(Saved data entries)
━━━━━━━━━━━━━━━━

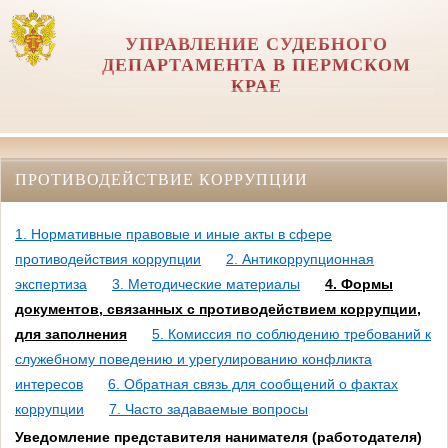
УПРАВЛЕНИЕ СУДЕБНОГО
ДЕПАРТАМЕНТА В ПЕРМСКОМ
КРАЕ
ПРОТИВОДЕЙСТВИЕ КОРРУПЦИИ
1. Нормативные правовые и иные акты в сфере
противодействия коррупции
2. Антикоррупционная
экспертиза
3. Методические материалы
4. Формы
документов, связанных с противодействием коррупции,
для заполнения
5. Комиссия по соблюдению требований к
служебному поведению и урегулированию конфликта
интересов
6. Обратная связь для сообщений о фактах
коррупции
7. Часто задаваемые вопросы
Уведомление представителя нанимателя (работодателя)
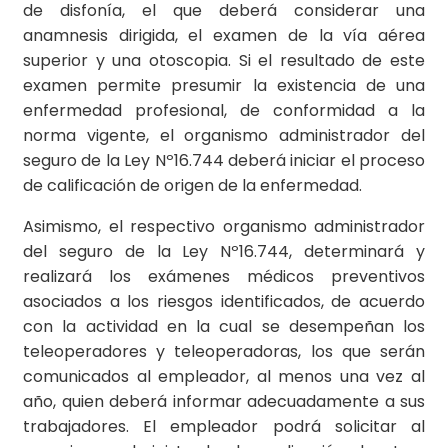
de disfonía, el que deberá considerar una
anamnesis dirigida, el examen de la vía aérea
superior y una otoscopia. Si el resultado de este
examen permite presumir la existencia de una
enfermedad profesional, de conformidad a la
norma vigente, el organismo administrador del
seguro de la Ley Nº16.744 deberá iniciar el proceso
de calificación de origen de la enfermedad.
Asimismo, el respectivo organismo administrador
del seguro de la Ley Nº16.744, determinará y
realizará los exámenes médicos preventivos
asociados a los riesgos identificados, de acuerdo
con la actividad en la cual se desempeñan los
teleoperadores y teleoperadoras, los que serán
comunicados al empleador, al menos una vez al
año, quien deberá informar adecuadamente a sus
trabajadores. El empleador podrá solicitar al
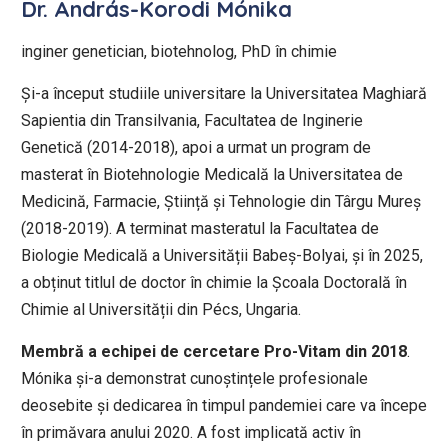
Dr. András-Korodi Mónika
inginer genetician, biotehnolog, PhD în chimie
Și-a început studiile universitare la Universitatea Maghiară
Sapientia din Transilvania, Facultatea de Inginerie
Genetică (2014-2018), apoi a urmat un program de
masterat în Biotehnologie Medicală la Universitatea de
Medicină, Farmacie, Știință și Tehnologie din Târgu Mureș
(2018-2019). A terminat masteratul la Facultatea de
Biologie Medicală a Universității Babeș-Bolyai, și în 2025,
a obținut titlul de doctor în chimie la Școala Doctorală în
Chimie al Universității din Pécs, Ungaria.
Membră a echipei de cercetare Pro-Vitam din 2018
.
Mónika și-a demonstrat cunoștințele profesionale
deosebite și dedicarea în timpul pandemiei care va începe
în primăvara anului 2020. A fost implicată activ în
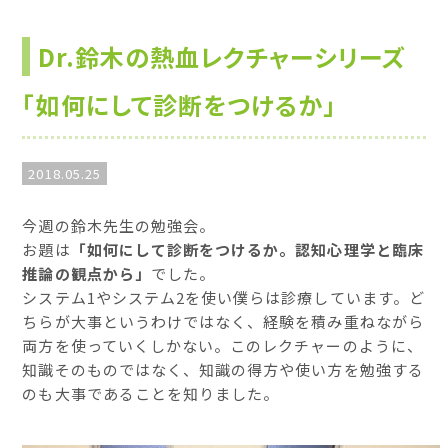
Dr.鈴木の熱血レクチャーシリーズ
「如何にして診断をつけるか」
2018.05.25
今週の鈴木先生の勉強会。
お題は
「如何にして診断をつけるか。認知心理学と臨床
推論の観点から」
でした。
システム1やシステム2を使い僕らは診療しています。ど
ちらが大事というわけではなく、経験を積み重ねながら
両方を使っていくしかない。このレクチャーのように、
知識そのものではなく、知識の得方や使い方を勉強する
のも大事であることを知りました。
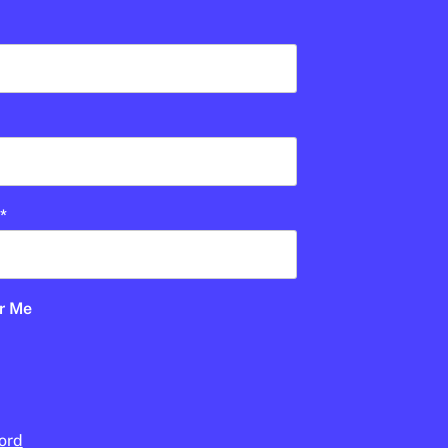
Open Arms
En col·laboració:
Palau Robert
*
UD
BATXILLERAT
1R CICLE ESO
r Me
2N CICLE ESO
PALAU ROBERT
ord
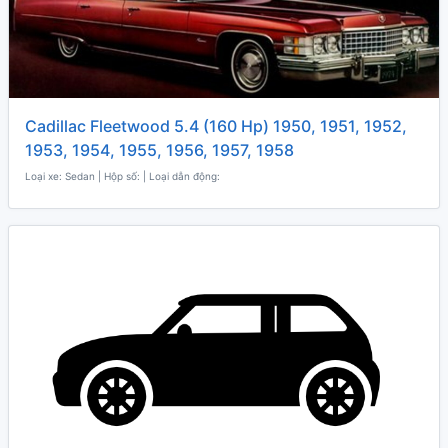
Cadillac Fleetwood 5.4 (160 Hp) 1950, 1951, 1952,
1953, 1954, 1955, 1956, 1957, 1958
Loại xe: Sedan | Hộp số: | Loại dẫn động:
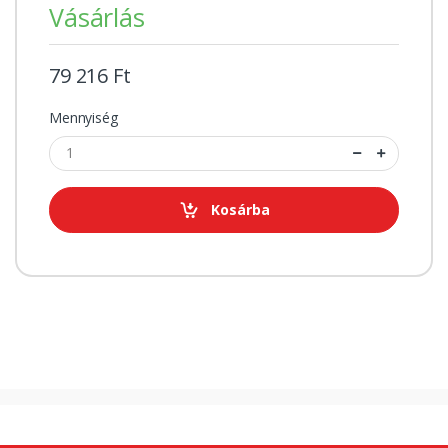
Vásárlás
79 216 Ft
Mennyiség
Kosárba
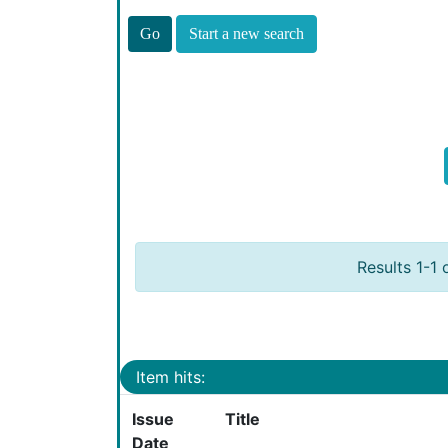
Start a new search
Results 1-1 
Item hits:
Issue
Title
Date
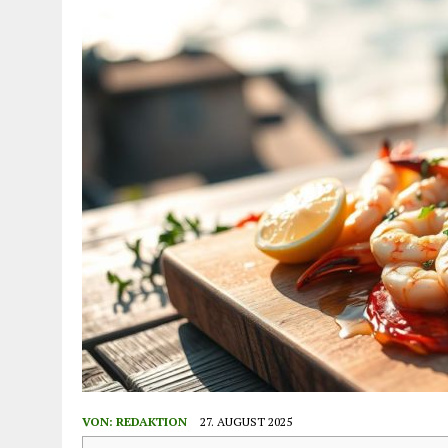
VON:
REDAKTION
27. AUGUST 2025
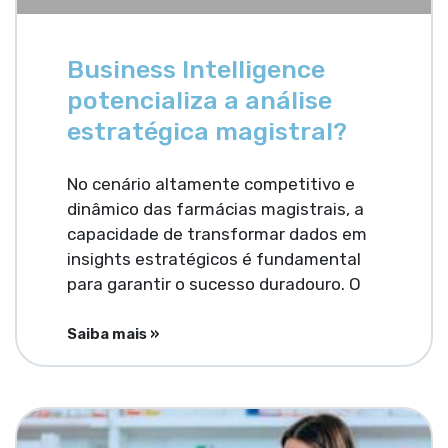
Business Intelligence
potencializa a análise
estratégica magistral?
No cenário altamente competitivo e
dinâmico das farmácias magistrais, a
capacidade de transformar dados em
insights estratégicos é fundamental
para garantir o sucesso duradouro. O
Saiba mais »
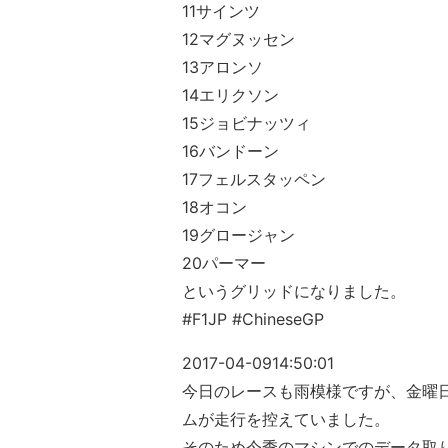
11サインツ
12マグヌッセン
13アロンソ
14エリクソン
15ジョビナッツィ
16バンドーン
17フェルスタッペン
18オコン
19グロージャン
20パーマー
というグリッドになりました。
#F1JP #ChineseGP
2017-04-09
14:50:01
今日のレースも雨模様ですが、金曜
ムが走行を控えていました。
そのため今季のマシンでのデータ取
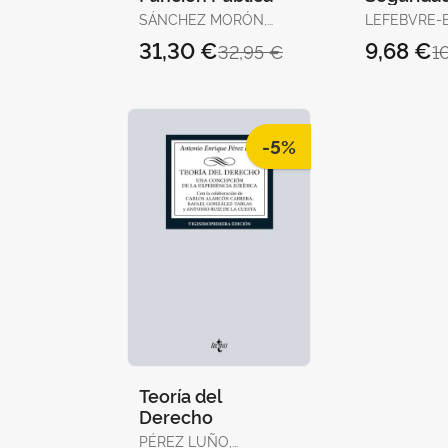
14ª Edc. 
SÁNCHEZ MORÓN,
LEFEBVRE-
MIGUEL
DERECHO
31,30 €
9,68 €
32,95 €
1
-5%
Teoría del
Derecho
PÉREZ LUÑO,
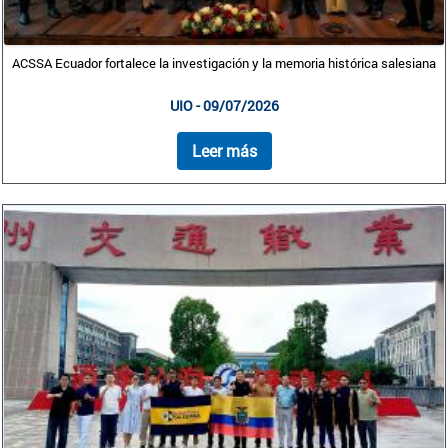
ACSSA Ecuador fortalece la investigación y la memoria histórica salesiana
UIO - 09/07/2026
Leer más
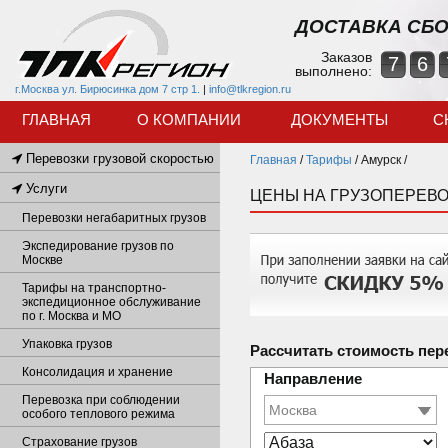
ДОСТАВКА СБО
Заказов
7
6
выполнено:
г.Москва ул. Бирюсинка дом 7 стр 1.
|
info@tlkregion.ru
ГЛАВНАЯ
О КОМПАНИИ
ДОКУМЕНТЫ
С
Перевозки грузовой скоростью
Главная
/
Тарифы
/
Амурск /
Услуги
ЦЕНЫ НА ГРУЗОПЕРЕВО
Перевозки негабаритных грузов
Экспедирование грузов по
Москве
Тарифы на транспортно-
экспедиционное обслуживание
по г. Москва и МО
Упаковка грузов
Рассчитать стоимость пер
Консолидация и хранение
Направление
Перевозка при соблюдении
особого теплового режима
Страхование грузов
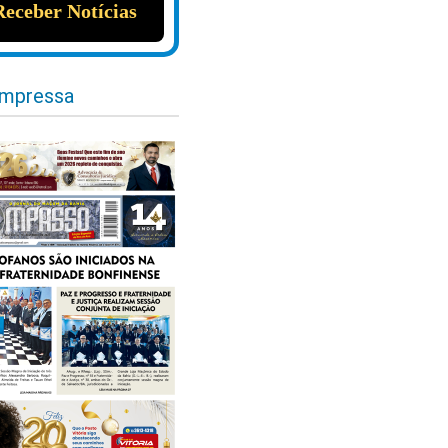
impressa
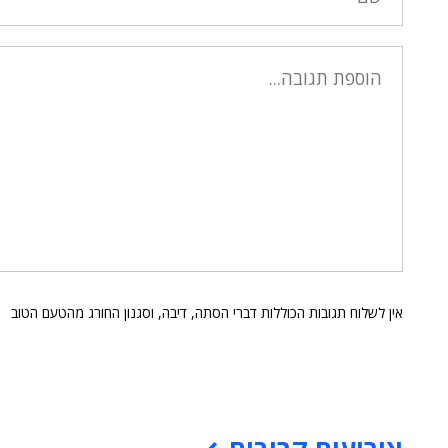
אין לשלוח תגובות הכוללות דברי הסתה, דיבה, וסגנון החורג מהטעם הטוב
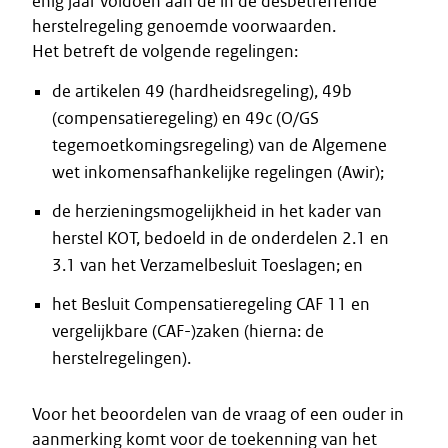
enig jaar voldoen aan de in de desbetreffende
herstelregeling genoemde voorwaarden.
Het betreft de volgende regelingen:
de artikelen 49 (hardheidsregeling), 49b
(compensatieregeling) en 49c (O/GS
tegemoetkomingsregeling) van de Algemene
wet inkomensafhankelijke regelingen (Awir);
de herzieningsmogelijkheid in het kader van
herstel KOT, bedoeld in de onderdelen 2.1 en
3.1 van het Verzamelbesluit Toeslagen; en
het Besluit Compensatieregeling CAF 11 en
vergelijkbare (CAF-)zaken (hierna: de
herstelregelingen).
Voor het beoordelen van de vraag of een ouder in
aanmerking komt voor de toekenning van het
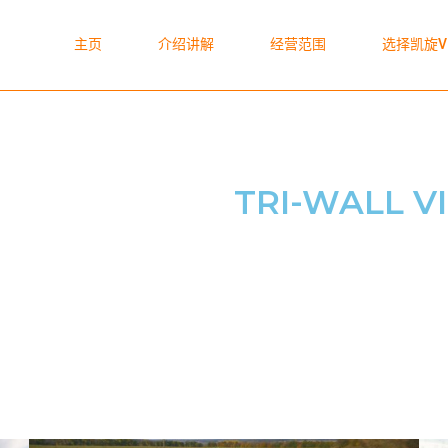
主页
介绍讲解
经营范围
选择凯旋V
TRI-WALL 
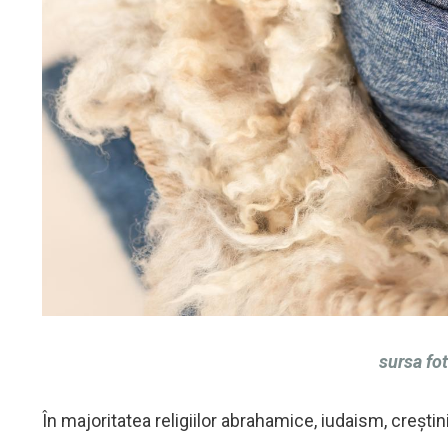
sursa fo
În majoritatea religiilor abrahamice, iudaism, creșt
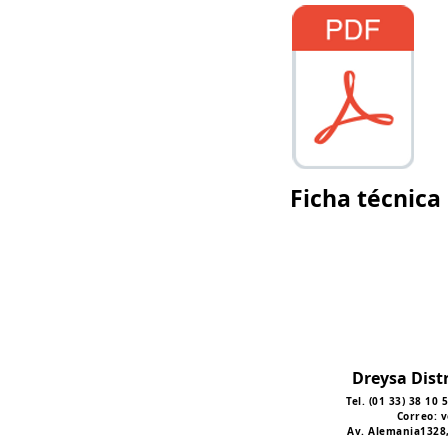
Ficha técnica
Dreysa Distr
Tel. (01 33) 38 10
Correo:
v
Av. Alemania1328,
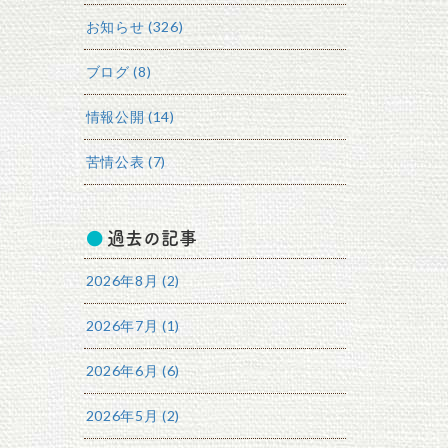
お知らせ (326)
ブログ (8)
情報公開 (14)
苦情公表 (7)
過去の記事
2026年8月 (2)
2026年7月 (1)
2026年6月 (6)
2026年5月 (2)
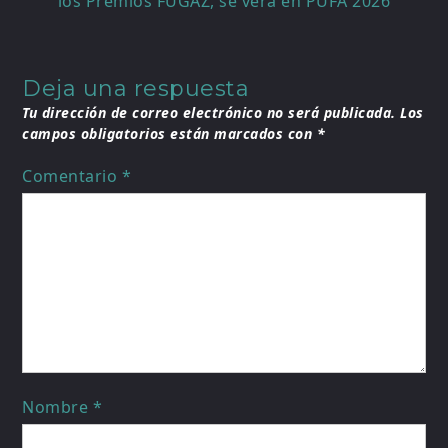
los Premios FUGAZ, se verá en PUFA 2026
Deja una respuesta
Tu dirección de correo electrónico no será publicada.
Los
campos obligatorios están marcados con
*
Comentario
*
Nombre
*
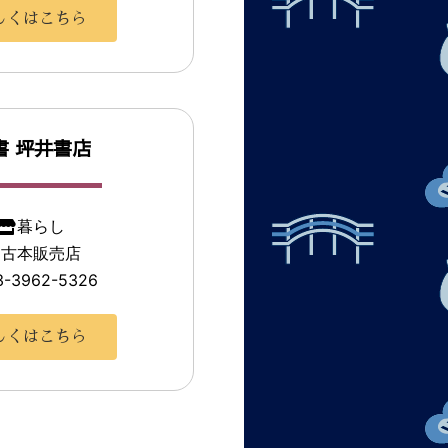
しくはこちら
書 坪井書店
暮らし
古本販売店
3-3962-5326
しくはこちら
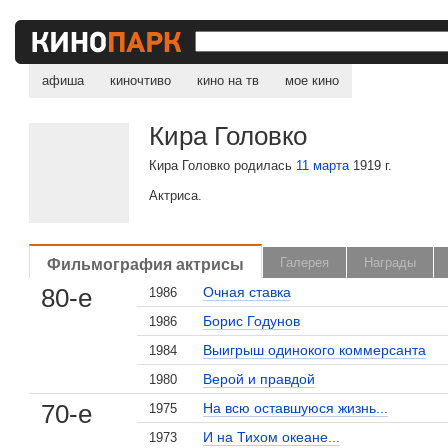
афиша
киночтиво
кино на тв
мое кино
Кира Головко
Кира Головко родилась
11 марта
1919 г.
Актриса.
Фильмография актрисы
Галерея
Награды
80-е
Очная ставка
1986
Борис Годунов
1986
Выигрыш одинокого коммерсанта
1984
Верой и правдой
1980
70-е
На всю оставшуюся жизнь...
1975
И на Тихом океане...
1973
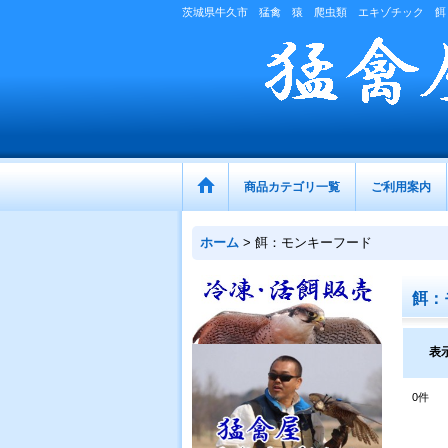
茨城県牛久市 猛禽 猿 爬虫類 エキゾチック 餌
商品カテゴリ一覧
ご利用案内
ホーム
>
餌：モンキーフード
餌：
表
0
件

━━━━━━━━━━━━━━━━

**Task:**
Copy each line above that has the word "如何にして診断をつけるか".

**Your response:**
「如何にして診断をつけるか」
「如何にして診断をつけるか。認知心理学と臨床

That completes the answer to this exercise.